BEGIN

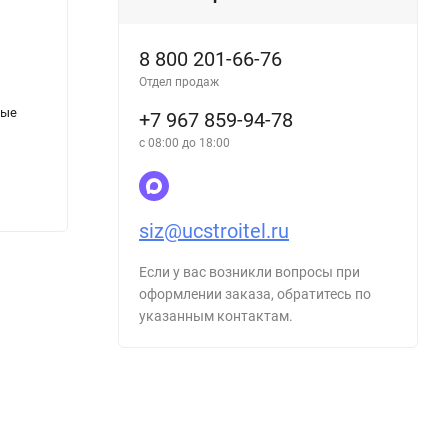
8 800 201-66-76
Отдел продаж
вые
Перчатки рабочие морозостойкие крага,
+7 967 859-94-78
твердая манжета
с 08:00 до 18:00
73
₽
siz@ucstroitel.ru
Если у вас возникли вопросы при
оформлении заказа, обратитесь по
указанным контактам.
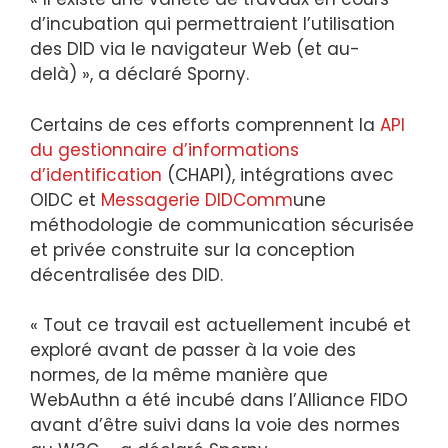
d’incubation qui permettraient l’utilisation
des DID via le navigateur Web (et au-
delà) », a déclaré Sporny.
Certains de ces efforts comprennent la
API
du gestionnaire d’informations
d’identification
(CHAPI), intégrations avec
OIDC et
Messagerie DIDComm
une
méthodologie de communication sécurisée
et privée construite sur la conception
décentralisée des DID.
« Tout ce travail est actuellement incubé et
exploré avant de passer à la voie des
normes, de la même manière que
WebAuthn a été incubé dans l’Alliance FIDO
avant d’être suivi dans la voie des normes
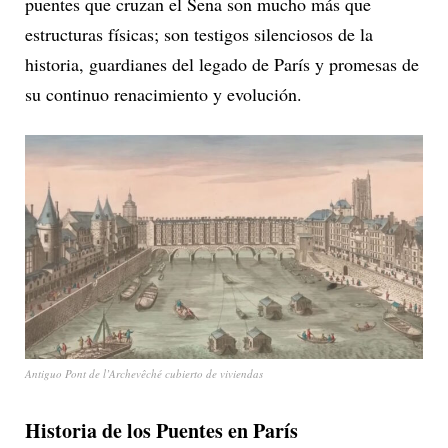
puentes que cruzan el Sena son mucho más que
estructuras físicas; son testigos silenciosos de la
historia, guardianes del legado de París y promesas de
su continuo renacimiento y evolución.
Antiguo Pont de l’Archevêché cubierto de viviendas
Historia de los Puentes en París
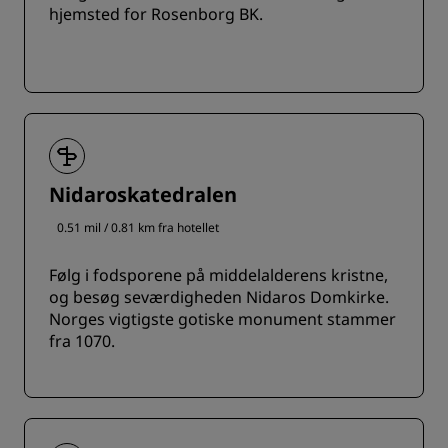
hjemsted for Rosenborg BK.
Nidaroskatedralen
0.51 mil / 0.81 km fra hotellet
Følg i fodsporene på middelalderens kristne,
og besøg seværdigheden Nidaros Domkirke.
Norges vigtigste gotiske monument stammer
fra 1070.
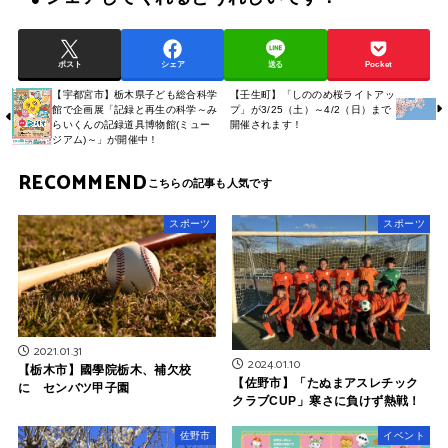
ポスト
シェア
送る
Pocket
【宇都宮市】栃木県子ども総合科学
【壬生町】「しののめ桜ライトアッ
館で企画展「記録と再生の科学～み
プ」が3/25（土）～4/2（日）まで
らいくんの記録道具博物館(ミュー
開催されます！
ジアム)～」が開催中！
RECOMMEND
スポーツ
スポーツ
2021.01.31
2024.01.10
【栃木市】國學院栃木、補欠校
【佐野市】「たぬまアスレチック
に センバツ甲子園
クラブCUP」寒さに負けず熱戦！
佐野市
イベント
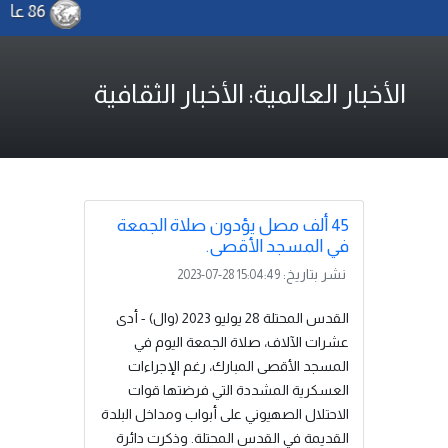
86 عاماً على تأسيس نواة الجيش الليبي ومسيرة متواصلة لبناء المؤسسة العسكرية
الأخبار العالمية: الأخبار الثقافية
45 ألف مصل يؤدون صلاة الجمعة
في المسجد الأقصى.
نشر بتاريخ:
2023-07-28 15:04:49
القدس المحتلة 28 يوليو 2023 (وال) - أدى
عشرات الآلاف، صلاة الجمعة اليوم في
المسجد الأقصى المبارك، رغم الإجراءات
العسكرية المشددة التي فرضتها قوات
الاحتلال الصهيوني على أبواب ومداخل البلدة
القديمة في القدس المحتلة. وذكرت دائرة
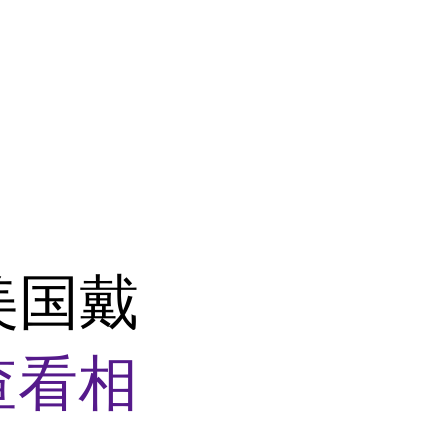
装美国戴
查看相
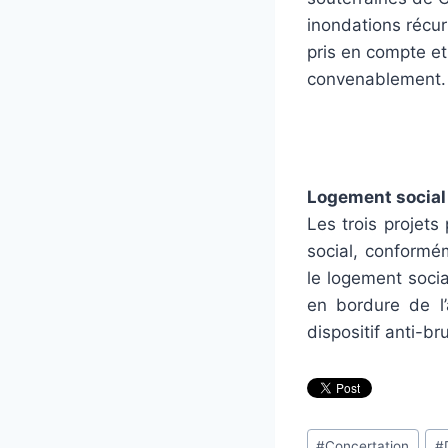
inondations récur
pris en compte et
convenablement.
Logement social 
Les trois projet
social, conformém
le logement soci
en bordure de l’
dispositif anti-b
Étiquettes
#
Concertation
#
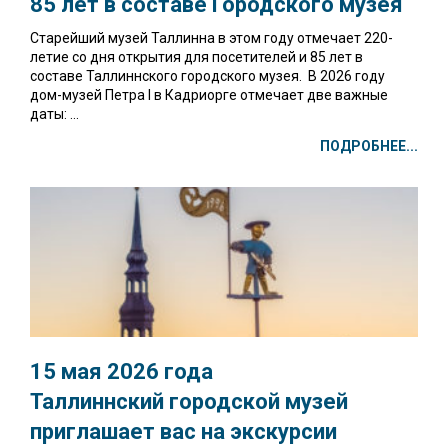
85 лет в составе Городского музея
Старейший музей Таллинна в этом году отмечает 220-
летие со дня открытия для посетителей и 85 лет в
составе Таллиннского городского музея. В 2026 году
дом-музей Петра I в Кадриорге отмечает две важные
даты: ...
ПОДРОБНЕЕ...
15 мая 2026 года
Таллиннский городской музей
приглашает вас на экскурсии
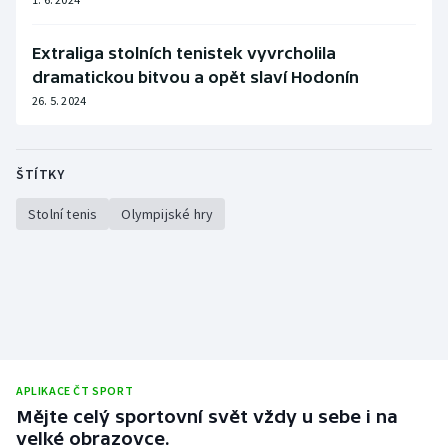
Stolní tenis
Extraliga stolních tenistek vyvrcholila
Triatlon
dramatickou bitvou a opět slaví Hodonín
26. 5. 2024
Veslování
Vodní slalom
ŠTÍTKY
Volejbal
Stolní tenis
Olympijské hry
Ostatní
APLIKACE ČT SPORT
Mějte celý sportovní svět vždy u sebe i na
velké obrazovce.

END

Please output every record above exactly as written, leaving out the pictures.

- **The answer**:
8 800 201-66-76
Отдел продаж
вые
Перчатки рабочие морозостойкие крага,
+7 967 859-94-78
твердая манжета
с 08:00 до 18:00
73
₽
siz@ucstroitel.ru
Если у вас возникли вопросы при
оформлении заказа, обратитесь по
указанным контактам.
d’incubation qui permettraient l’utilisation
des DID via le navigateur Web (et au-
delà) », a déclaré Sporny.
Certains de ces efforts comprennent la
API
du gestionnaire d’informations
d’identification
(CHAPI), intégrations avec
OIDC et
Messagerie DIDComm
une
méthodologie de communication sécurisée
et privée construite sur la conception
décentralisée des DID.
« Tout ce travail est actuellement incubé et
exploré avant de passer à la voie des
normes, de la même manière que
WebAuthn a été incubé dans l’Alliance FIDO
avant d’être suivi dans la voie des normes
puentes que cruzan el Sena son mucho más que
estructuras físicas; son testigos silenciosos de la
historia, guardianes del legado de París y promesas de
su continuo renacimiento y evolución.
Antiguo Pont de l’Archevêché cubierto de viviendas
Historia de los Puentes en París
hjemsted for Rosenborg BK.
Nidaroskatedralen
0.51 mil / 0.81 km fra hotellet
Følg i fodsporene på middelalderens kristne,
og besøg seværdigheden Nidaros Domkirke.
Norges vigtigste gotiske monument stammer
fra 1070.
ポスト
シェア
送る
Pocket
【宇都宮市】栃木県子ども総合科学
【壬生町】「しののめ桜ライトアッ
館で企画展「記録と再生の科学～み
プ」が3/25（土）～4/2（日）まで
らいくんの記録道具博物館(ミュー
開催されます！
ジアム)～」が開催中！
RECOMMEND
スポーツ
スポーツ
2021.01.31
2024.01.10
【栃木市】國學院栃木、補欠校
【佐野市】「たぬまアスレチック
に センバツ甲子園
クラブCUP」寒さに負けず熱戦！
佐野市
イベント
86 عاماً على تأسيس نواة الجيش الليبي ومسيرة متواصلة لبناء المؤسسة العسكرية
الأخبار العالمية: الأخبار الثقافية
45 ألف مصل يؤدون صلاة الجمعة
في المسجد الأقصى.
نشر بتاريخ:
2023-07-28 15:04:49
القدس المحتلة 28 يوليو 2023 (وال) - أدى
عشرات الآلاف، صلاة الجمعة اليوم في
المسجد الأقصى المبارك، رغم الإجراءات
العسكرية المشددة التي فرضتها قوات
الاحتلال الصهيوني على أبواب ومداخل البلدة
القديمة في القدس المحتلة. وذكرت دائرة
装美国戴
查看相
inondations récur
pris en compte et
convenablement.
Logement social 
Les trois projet
social, conformém
le logement soci
en bordure de l’
dispositif anti-b
Étiquettes
#
Concertation
#
85 лет в составе Городского музея
Старейший музей Таллинна в этом году отмечает 220-
летие со дня открытия для посетителей и 85 лет в
составе Таллиннского городского музея. В 2026 году
дом-музей Петра I в Кадриорге отмечает две важные
даты: ...
ПОДРОБНЕЕ...
15 мая 2026 года
Таллиннский городской музей
приглашает вас на экскурсии
Stolní tenis
Extraliga stolních tenistek vyvrcholila
Triatlon
dramatickou bitvou a opět slaví Hodonín
26. 5. 2024
Veslování
Vodní slalom
ŠTÍTKY
Volejbal
Stolní tenis
Olympijské hry
Ostatní
APLIKACE ČT SPORT
Mějte celý sportovní svět vždy u sebe i na
velké obrazovce.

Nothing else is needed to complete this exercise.